(„Jonathan“ directed by Piotr J. Lewandowski, 2016)
Nein, spannend ist das Leben von Jonathan (Jannis Niewöhner) sicher nicht. Während seine Freunde nach der Schule raus in die große Welt drängen, ist er selbst an den Hof seiner Familie gebunden, statt Horizonterweiterung sind Viecher und Knochenarbeit angesagt. Spannungen gibt es dafür mehr als genügend. Zu seinem sterbenskranken Vater Burghardt (André Hennicke) beispielsweise, der sich bis heute weigert, über den Tod seiner Frau zu sprechen. Als die junge und aufgeschlossene Pflegerin Anka (Julia Koschitz) in sein Leben tritt, scheint es endlich wieder aufwärts zu gehen. Gleichzeitig sorgt aber ein zweiter Neuankömmling für unschöne Turbulenzen: Ron (Thomas Sarbacher), ein alter Bekannter von Burghardt, der mehr über die Vergangenheit seines Vaters weiß, als es Jonathan lieb ist.
Es ist schon ein wenig seltsam, was für einen Film Piotr J. Lewandowski da abgeliefert hat. Jonathan heißt er, was darauf schließen lässt, dass der in Polen geborene Regisseur und Drehbuchautor vor allem über den jungen Mann sprechen will. Das tut er natürlich auch, denn um diesen herum entspinnt sich gleich ein ganzes Geflecht aus Themen und Problemen. Jonathan selbst bleibt dabei aber befremdlich außen vor. Es sind alle anderen, die über sein Leben bestimmen, für die Höhen und Tiefen verantwortlich sind: sein Vater, Anka, der mysteriöse Ron. Ja, selbst seine tote Mutter scheint lebendiger zu sein als der Titelheld, an dem alles vorbeizieht. Der zwar Anteilnahme zeigt, aber kaum eigene Impulse setzt.
Einerseits ist das natürlich auch irgendwo der Punkt an Jonathan, dass hier ein junger Mann vom Leben überwältigt wird und lernen muss, mit all diesen Punkten zurechtzukommen und seine eigene Stimme zu finden.

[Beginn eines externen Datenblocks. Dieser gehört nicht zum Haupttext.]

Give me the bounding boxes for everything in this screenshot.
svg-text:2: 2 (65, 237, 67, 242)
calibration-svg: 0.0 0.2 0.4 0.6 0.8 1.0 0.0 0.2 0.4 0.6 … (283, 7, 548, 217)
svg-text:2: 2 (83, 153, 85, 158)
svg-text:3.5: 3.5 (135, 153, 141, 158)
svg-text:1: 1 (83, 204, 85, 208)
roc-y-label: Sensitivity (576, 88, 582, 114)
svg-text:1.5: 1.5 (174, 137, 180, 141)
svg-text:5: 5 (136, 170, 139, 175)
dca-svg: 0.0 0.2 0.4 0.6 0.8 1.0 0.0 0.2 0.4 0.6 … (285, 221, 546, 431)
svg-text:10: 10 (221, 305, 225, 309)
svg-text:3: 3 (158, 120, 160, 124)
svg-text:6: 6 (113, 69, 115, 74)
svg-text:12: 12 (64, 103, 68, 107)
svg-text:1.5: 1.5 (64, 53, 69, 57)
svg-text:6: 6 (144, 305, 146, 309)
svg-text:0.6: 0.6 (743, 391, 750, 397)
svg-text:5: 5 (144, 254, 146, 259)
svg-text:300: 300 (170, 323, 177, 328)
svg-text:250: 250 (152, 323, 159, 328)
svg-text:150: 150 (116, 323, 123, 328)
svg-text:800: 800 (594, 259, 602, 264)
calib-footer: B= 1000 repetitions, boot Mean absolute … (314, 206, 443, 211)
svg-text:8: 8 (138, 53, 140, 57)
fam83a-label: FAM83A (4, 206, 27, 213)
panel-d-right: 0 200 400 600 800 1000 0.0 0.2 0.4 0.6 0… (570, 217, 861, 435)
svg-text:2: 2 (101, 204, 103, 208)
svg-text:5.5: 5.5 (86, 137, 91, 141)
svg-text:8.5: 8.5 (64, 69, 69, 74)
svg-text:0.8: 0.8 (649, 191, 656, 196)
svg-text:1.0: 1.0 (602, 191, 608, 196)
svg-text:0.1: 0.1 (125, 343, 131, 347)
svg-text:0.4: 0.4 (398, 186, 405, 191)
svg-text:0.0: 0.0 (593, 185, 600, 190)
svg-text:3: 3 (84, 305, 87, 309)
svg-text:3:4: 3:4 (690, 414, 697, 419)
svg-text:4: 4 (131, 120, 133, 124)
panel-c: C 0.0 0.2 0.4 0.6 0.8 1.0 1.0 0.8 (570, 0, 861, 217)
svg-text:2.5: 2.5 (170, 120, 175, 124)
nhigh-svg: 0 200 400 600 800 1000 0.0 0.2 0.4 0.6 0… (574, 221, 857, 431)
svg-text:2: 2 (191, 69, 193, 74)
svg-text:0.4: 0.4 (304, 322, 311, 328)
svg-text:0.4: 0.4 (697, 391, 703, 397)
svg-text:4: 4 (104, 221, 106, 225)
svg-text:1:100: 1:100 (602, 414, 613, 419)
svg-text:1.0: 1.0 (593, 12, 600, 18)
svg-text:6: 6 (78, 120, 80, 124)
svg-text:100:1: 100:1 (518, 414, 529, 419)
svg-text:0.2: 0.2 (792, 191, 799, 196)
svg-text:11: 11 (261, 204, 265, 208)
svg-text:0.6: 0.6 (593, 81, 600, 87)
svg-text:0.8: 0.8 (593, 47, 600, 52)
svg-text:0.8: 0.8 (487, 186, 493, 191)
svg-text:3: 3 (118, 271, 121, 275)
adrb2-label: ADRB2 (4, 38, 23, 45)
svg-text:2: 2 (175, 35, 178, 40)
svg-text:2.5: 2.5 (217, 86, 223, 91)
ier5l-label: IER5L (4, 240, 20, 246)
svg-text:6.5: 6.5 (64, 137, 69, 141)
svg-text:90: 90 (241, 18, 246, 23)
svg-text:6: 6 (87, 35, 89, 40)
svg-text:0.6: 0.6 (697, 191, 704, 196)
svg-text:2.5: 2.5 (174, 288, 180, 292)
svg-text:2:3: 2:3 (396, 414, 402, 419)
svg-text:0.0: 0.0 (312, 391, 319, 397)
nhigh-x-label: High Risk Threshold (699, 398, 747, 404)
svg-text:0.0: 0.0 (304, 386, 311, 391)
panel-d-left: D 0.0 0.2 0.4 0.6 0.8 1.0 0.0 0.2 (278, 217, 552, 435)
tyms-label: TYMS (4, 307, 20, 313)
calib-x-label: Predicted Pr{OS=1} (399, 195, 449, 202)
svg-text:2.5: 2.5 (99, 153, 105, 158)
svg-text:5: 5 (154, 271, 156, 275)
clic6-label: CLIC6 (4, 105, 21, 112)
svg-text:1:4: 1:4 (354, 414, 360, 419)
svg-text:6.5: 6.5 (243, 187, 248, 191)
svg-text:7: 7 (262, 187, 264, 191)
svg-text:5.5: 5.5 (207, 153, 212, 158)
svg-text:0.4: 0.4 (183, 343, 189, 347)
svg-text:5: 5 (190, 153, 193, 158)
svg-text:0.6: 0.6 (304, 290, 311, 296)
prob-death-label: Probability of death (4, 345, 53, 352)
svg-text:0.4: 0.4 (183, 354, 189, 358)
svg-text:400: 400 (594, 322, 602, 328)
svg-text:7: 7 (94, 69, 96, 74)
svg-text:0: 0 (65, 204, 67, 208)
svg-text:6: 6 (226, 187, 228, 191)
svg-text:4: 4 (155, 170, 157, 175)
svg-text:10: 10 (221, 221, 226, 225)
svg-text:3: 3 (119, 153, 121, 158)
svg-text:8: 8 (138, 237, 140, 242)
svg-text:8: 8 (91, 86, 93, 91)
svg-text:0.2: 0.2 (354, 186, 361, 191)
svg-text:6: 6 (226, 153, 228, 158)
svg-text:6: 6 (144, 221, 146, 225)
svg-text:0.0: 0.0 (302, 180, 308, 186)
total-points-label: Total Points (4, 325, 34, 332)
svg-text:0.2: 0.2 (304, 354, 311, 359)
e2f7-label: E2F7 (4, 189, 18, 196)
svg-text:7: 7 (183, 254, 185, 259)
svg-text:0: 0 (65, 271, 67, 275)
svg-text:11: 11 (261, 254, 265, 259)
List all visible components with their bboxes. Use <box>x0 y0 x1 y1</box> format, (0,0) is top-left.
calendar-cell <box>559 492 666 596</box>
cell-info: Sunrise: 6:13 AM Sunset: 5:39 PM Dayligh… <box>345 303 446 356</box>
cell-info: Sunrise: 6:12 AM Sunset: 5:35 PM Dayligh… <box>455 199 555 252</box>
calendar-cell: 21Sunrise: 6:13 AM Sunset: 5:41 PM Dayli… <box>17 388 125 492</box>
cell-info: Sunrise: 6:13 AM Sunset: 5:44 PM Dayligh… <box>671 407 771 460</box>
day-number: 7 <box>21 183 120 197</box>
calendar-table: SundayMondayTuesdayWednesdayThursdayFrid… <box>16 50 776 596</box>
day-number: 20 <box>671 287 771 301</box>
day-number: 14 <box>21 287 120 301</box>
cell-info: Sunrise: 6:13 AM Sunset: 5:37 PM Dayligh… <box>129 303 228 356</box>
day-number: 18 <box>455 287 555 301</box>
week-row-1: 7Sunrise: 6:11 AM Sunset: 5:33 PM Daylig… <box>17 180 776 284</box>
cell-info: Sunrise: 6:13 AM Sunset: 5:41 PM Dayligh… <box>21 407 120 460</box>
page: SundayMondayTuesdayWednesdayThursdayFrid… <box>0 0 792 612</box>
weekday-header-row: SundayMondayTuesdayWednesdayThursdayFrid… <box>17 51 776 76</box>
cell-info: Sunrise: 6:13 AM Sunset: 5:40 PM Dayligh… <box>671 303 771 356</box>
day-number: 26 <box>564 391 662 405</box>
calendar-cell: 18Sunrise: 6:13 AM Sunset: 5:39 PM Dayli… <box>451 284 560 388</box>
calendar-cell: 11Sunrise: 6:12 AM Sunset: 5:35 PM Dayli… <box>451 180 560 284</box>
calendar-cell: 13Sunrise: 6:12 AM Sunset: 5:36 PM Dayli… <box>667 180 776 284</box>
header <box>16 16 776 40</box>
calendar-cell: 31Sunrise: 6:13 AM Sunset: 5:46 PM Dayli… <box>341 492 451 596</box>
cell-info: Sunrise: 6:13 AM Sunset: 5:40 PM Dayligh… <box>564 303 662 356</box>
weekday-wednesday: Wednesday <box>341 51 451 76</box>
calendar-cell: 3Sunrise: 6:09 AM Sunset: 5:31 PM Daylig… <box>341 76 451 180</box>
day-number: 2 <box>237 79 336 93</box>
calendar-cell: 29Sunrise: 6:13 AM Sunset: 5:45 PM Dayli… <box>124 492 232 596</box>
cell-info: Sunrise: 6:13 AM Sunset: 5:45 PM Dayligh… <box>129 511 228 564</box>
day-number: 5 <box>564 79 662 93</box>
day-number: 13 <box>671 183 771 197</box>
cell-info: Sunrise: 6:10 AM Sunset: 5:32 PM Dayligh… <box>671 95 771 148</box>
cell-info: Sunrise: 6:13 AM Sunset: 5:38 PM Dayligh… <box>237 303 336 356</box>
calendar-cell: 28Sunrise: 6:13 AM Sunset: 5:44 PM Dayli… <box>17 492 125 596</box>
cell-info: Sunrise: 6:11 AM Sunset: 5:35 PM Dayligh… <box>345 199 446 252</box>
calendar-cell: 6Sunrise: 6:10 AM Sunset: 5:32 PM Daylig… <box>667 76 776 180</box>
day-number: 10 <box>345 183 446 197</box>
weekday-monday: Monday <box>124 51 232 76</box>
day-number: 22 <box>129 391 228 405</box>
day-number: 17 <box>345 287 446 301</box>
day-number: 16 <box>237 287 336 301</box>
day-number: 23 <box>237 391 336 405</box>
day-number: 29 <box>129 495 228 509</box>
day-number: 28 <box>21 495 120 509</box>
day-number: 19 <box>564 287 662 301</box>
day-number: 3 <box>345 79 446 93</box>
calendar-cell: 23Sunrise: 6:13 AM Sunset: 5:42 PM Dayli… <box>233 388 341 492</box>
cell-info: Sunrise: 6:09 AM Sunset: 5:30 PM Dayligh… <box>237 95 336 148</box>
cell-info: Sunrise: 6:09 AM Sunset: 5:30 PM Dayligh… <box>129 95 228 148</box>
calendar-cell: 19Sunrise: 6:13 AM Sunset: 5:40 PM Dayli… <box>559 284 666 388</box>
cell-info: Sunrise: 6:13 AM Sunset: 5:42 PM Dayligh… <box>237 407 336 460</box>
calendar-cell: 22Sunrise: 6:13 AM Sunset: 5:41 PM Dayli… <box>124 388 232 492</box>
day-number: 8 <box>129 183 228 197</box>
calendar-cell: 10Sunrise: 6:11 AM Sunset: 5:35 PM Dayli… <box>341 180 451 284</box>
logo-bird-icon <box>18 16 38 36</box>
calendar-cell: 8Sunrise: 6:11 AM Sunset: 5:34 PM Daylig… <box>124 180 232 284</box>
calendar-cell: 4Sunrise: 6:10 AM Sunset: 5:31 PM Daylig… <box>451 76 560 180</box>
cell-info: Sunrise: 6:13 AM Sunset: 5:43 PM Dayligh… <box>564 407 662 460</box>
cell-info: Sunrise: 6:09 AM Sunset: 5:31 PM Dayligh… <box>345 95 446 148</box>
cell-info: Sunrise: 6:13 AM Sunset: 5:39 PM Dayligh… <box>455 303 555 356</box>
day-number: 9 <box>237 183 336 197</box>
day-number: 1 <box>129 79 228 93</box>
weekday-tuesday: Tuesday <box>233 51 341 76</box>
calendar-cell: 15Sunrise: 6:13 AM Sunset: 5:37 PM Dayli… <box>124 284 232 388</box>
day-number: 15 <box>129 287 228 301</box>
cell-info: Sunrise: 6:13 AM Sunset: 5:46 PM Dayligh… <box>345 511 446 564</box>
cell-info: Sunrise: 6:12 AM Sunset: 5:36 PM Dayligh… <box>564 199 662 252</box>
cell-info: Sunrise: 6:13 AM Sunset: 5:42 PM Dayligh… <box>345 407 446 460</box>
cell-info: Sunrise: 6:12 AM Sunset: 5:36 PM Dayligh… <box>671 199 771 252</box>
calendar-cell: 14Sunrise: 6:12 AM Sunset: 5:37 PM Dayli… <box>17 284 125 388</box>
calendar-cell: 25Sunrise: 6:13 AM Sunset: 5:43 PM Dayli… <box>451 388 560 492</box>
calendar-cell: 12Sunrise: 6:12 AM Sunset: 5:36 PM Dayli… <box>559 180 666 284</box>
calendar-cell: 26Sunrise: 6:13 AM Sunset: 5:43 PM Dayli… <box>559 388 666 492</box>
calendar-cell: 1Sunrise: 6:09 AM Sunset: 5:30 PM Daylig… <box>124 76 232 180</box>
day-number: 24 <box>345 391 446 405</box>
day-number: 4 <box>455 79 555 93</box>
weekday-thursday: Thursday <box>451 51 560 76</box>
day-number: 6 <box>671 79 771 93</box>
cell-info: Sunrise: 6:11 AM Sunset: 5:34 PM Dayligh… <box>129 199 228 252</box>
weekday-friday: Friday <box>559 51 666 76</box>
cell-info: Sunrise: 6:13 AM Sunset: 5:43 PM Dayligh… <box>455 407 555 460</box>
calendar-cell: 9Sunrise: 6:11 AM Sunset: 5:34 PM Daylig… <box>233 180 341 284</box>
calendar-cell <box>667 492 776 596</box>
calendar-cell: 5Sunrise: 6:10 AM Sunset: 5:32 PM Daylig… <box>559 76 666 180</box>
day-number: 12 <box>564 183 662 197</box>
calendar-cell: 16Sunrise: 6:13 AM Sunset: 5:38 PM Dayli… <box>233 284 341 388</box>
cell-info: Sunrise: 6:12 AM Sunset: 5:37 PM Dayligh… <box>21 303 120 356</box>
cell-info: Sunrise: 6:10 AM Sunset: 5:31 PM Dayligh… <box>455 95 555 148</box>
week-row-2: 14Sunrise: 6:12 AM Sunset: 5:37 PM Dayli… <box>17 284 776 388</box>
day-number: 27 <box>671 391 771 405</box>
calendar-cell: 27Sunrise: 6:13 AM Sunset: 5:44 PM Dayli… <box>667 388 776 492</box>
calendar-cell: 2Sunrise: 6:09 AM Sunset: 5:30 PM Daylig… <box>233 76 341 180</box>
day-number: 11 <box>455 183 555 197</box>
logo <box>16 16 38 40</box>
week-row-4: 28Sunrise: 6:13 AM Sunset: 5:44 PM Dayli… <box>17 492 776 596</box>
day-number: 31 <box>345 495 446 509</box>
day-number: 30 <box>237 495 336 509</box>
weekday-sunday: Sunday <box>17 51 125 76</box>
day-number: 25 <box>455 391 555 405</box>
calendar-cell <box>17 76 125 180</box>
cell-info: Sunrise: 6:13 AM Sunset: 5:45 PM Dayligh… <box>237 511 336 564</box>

Und wie sehr der Protagonist von all dem überfordert wird, das lässt sich dank der Darstellung von Jannis Niewöhner auch sehr schön sehen. Es emotional nachzuvollziehen, gestaltet sich da schon schwieriger. Das liegt auch daran, dass Lewandowski offensichtlich sehr viel zu erzählen hat und der Ansicht war, das alles hier schon in seinem Spielfilmdebüt unterbringen zu müssen. Das ist dann nicht nur für seine junge Titelfigur ein bisschen viel, auch als Zuschauer hätte man sich da mehr Zurückhaltung gewünscht.
Wichtig sind die Themen dabei für sich genommen schon. Allein schon der Umgang mit dem Tod und die Frage der richtigen Sterbebegleitung, wären es wert gewesen, einen eigenen Film daraus zu machen. Nur muss sich dieser Aspekt den Platz mit vielen anderen teilen, in nur etwas mehr als anderthalb Stunden auch noch. Dass das nicht für allzu viel Tiefe reicht, sollte daher niemanden überraschen. Statt einem allmählichen Eintauchen in die Thematik reicht es daher oft nur für schicke Schlagworte. Das macht das reichhaltige Angebot zwar bekömmlich, gleichzeitig aber auch irgendwie künstlich. Konstruiert. Jonathan mag durchaus vom Leben inspiriert sein, es fühlt sich jedoch nur selten danach an.
Vor allem das dunkle Familiengeheimnis enttäuscht doch eher. Nicht nur, dass eigentlich jeder hier vorausahnt, worum es geht – bis auf Jonathan –, es wird zum Ende hin so schnell abgefertigt, als wäre es eigentlich doch nicht so wichtig gewesen. Und das obwohl eben auf diesem Geheimnis alles andere fußt. Ein Gespür für sensible Szenen beweist Lewandowski an mehreren Stellen. Beim nächsten Film gesellt sich hoffentlich auch die Geduld dazu, diesen mehr Luft zum Atmen zu geben und so eine etwas natürlichere Entwicklung zu ermöglichen.